[PROBLEM]
Report all lines in the records that hold the string "продаже".

(Dataset excerpts)
· · · · ·

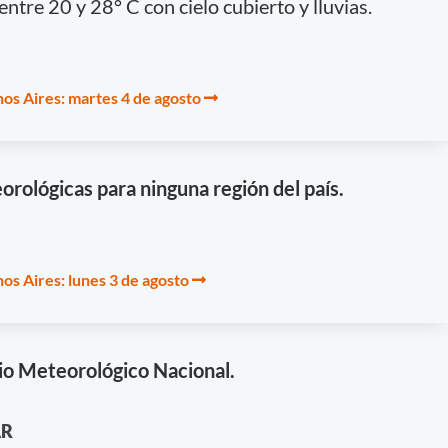
ntre 20 y 28° C con cielo cubierto y lluvias.
os Aires: martes 4 de agosto
orológicas para ninguna región del país.
os Aires: lunes 3 de agosto
io Meteorológico Nacional.
AR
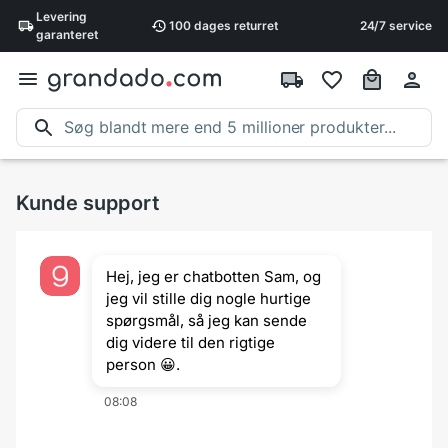
Levering
100 dages
returret
24/7 service
garanteret
Kunde support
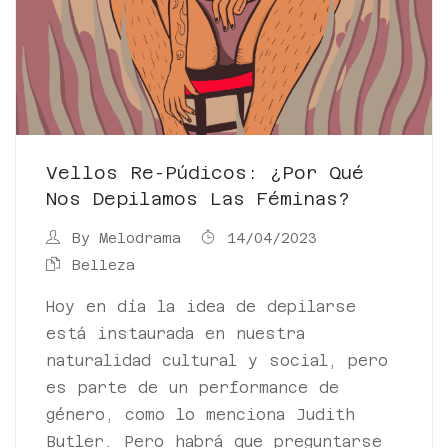
Vellos Re-Púdicos: ¿por Qué
Nos Depilamos Las Féminas?
By
Melodrama
14/04/2023
Belleza
Hoy en día la idea de depilarse
está instaurada en nuestra
naturalidad cultural y social, pero
es parte de un performance de
género, como lo menciona Judith
Butler. Pero habrá que preguntarse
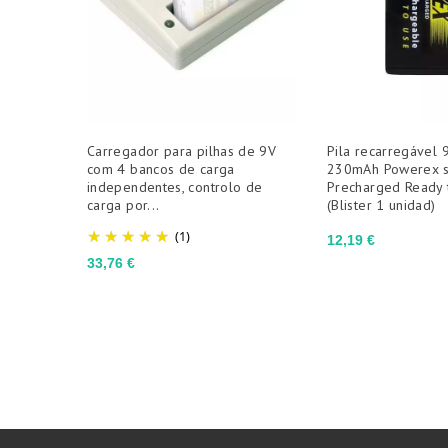
Carregador para pilhas de 9V
Pila recarregável 
com 4 bancos de carga
230mAh Powerex s
independentes, controlo de
Precharged Ready 
carga por...
(Blister 1 unidad)
(1)
Preço
12,19 €
Preço
33,76 €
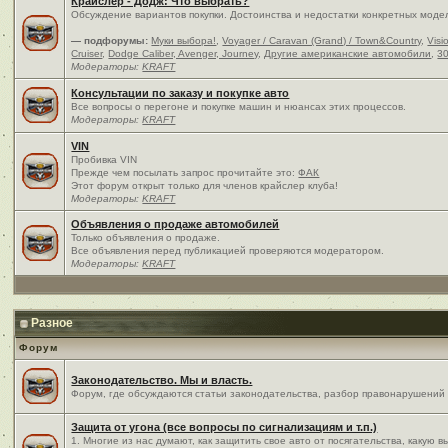
Крайслер - Додж: Что выбрать?
Обсуждение вариантов покупки. Достоинства и недостатки конкретных моде
— подфорумы:
Муки выбора!
,
Voyager / Caravan (Grand) / Town&Country
,
Visi
Cruiser
,
Dodge Caliber, Avenger, Journey
,
Другие американские автомобили
,
30
Модераторы:
KRAFT
Консультации по заказу и покупке авто
Все вопросы о перегоне и покупке машин и нюансах этих процессов.
Модераторы:
KRAFT
VIN
Пробивка VIN
Прежде чем посылать запрос прочитайте это:
ФАК
Этот форум открыт только для членов крайслер клуба!
Модераторы:
KRAFT
Объявления о продаже автомобилей
Только объявления о продаже.
Все объявления перед публикацией проверяются модератором.
Модераторы:
KRAFT
Разное
Форум
Законодательство. Мы и власть.
Форум, где обсуждаются статьи законодательства, разбор правонарушений и
Защита от угона (все вопросы по сигнализациям и т.п.)
1. Многие из нас думают, как защитить свое авто от посягательства, какую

· · · · ·

[WRITTEN ANSWER]
Объявления о продаже автомобилей
Только объявления о продаже.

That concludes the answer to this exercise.